# Pre-painted panel advice



## steviebabe0 (May 14, 2013)

Looking to replace front nearside wing on my bmw e46 in the near future, has anyone had any experience of buying and fitting non-genuine pre-painted wings. I understand colour match/fitment might not be as good as a genuine part but on a 52 plate its got to be better than rust bubbles for a fraction of the cost. I have tried sourcing good second hand ones but no real success so tempted to take a chance on a pre-painted one. Any advice appreciated.


----------



## jolls (Dec 25, 2012)

I have experience of fitting "pattern" part wings although from many years ago.

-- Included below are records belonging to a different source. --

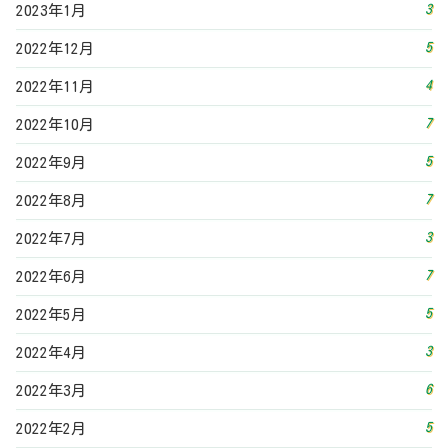
5
2022年5月
3
2022年4月
6
2022年3月
5
2022年2月
5
2022年1月
9
2021年12月
9
2021年11月
7
2021年10月
9
2021年9月
9
2021年8月
11
2021年7月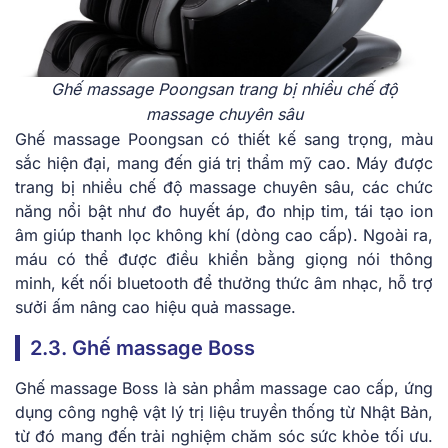
Ghế massage Poongsan trang bị nhiều chế độ
massage chuyên sâu
Ghế massage Poongsan có thiết kế sang trọng, màu
sắc hiện đại, mang đến giá trị thẩm mỹ cao. Máy được
trang bị nhiều chế độ massage chuyên sâu, các chức
năng nổi bật như đo huyết áp, đo nhịp tim, tái tạo ion
âm giúp thanh lọc không khí (dòng cao cấp). Ngoài ra,
máu có thể được điều khiển bằng giọng nói thông
minh, kết nối bluetooth để thưởng thức âm nhạc, hỗ trợ
sưởi ấm nâng cao hiệu quả massage.
2.3. Ghế massage Boss
Ghế massage Boss là sản phẩm massage cao cấp, ứng
dụng công nghệ vật lý trị liệu truyền thống từ Nhật Bản,
từ đó mang đến trải nghiệm chăm sóc sức khỏe tối ưu.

I found generally that you had to bolt down one part of the wing then align the wing, using pressure by hand, to ensure the the gaps for the bonnet, door, bumper, lights etc was correct and then tighten the bolts as necessary. Having mole grips available to use helps although on pre painted panels this may present a problem. Having said this the presses now used for non genuine parts may be a lot better than years ago and you could find the wing to be a perfect fit. Hopefully someone with more recent experience will comment on the fit of the newer non genuine panels.


----------



## steveo3002 (Jan 30, 2006)

metalics need blending really ..you might be lucky and its good but dont count on it

fit can be a bit poor with wonky gaps but then like you say better than rusty rubbish


----------



## Andyb0127 (Jan 16, 2011)

Dependant on colour, it would ideally need blending into adjacent panels. As its doubtful it will be an exact edge to edge match.
These pattern parts actually fit alot better than they used to. So fitting wise it shouldn't be to bad. We've used a couple of pattern wings from eurocarparts and they've been quite good. 

I don't suppose your any where near Brentwood Essex. As I don't mind helping you fit it. :thumb:


----------



## Paintguy (Oct 31, 2005)

My first suggestion would be a good second hand part, but since you've had no luck with that then a pre painted replacement might be your next best option.

As Andy says some of these are getting to be a pretty good fit these days. Sure there's a chance you may have a slight colour difference, but then again you may get lucky.

I assume you've priced up a genuine wing? Sometimes you can be surprised by genuine prices, and not always in a bad way :lol:


----------



## robdcfc (Sep 17, 2012)

Pattern wings for e46 are £50 from ecp, they fit well.

I fitted about 4/5 sets of these last year and had no problems


----------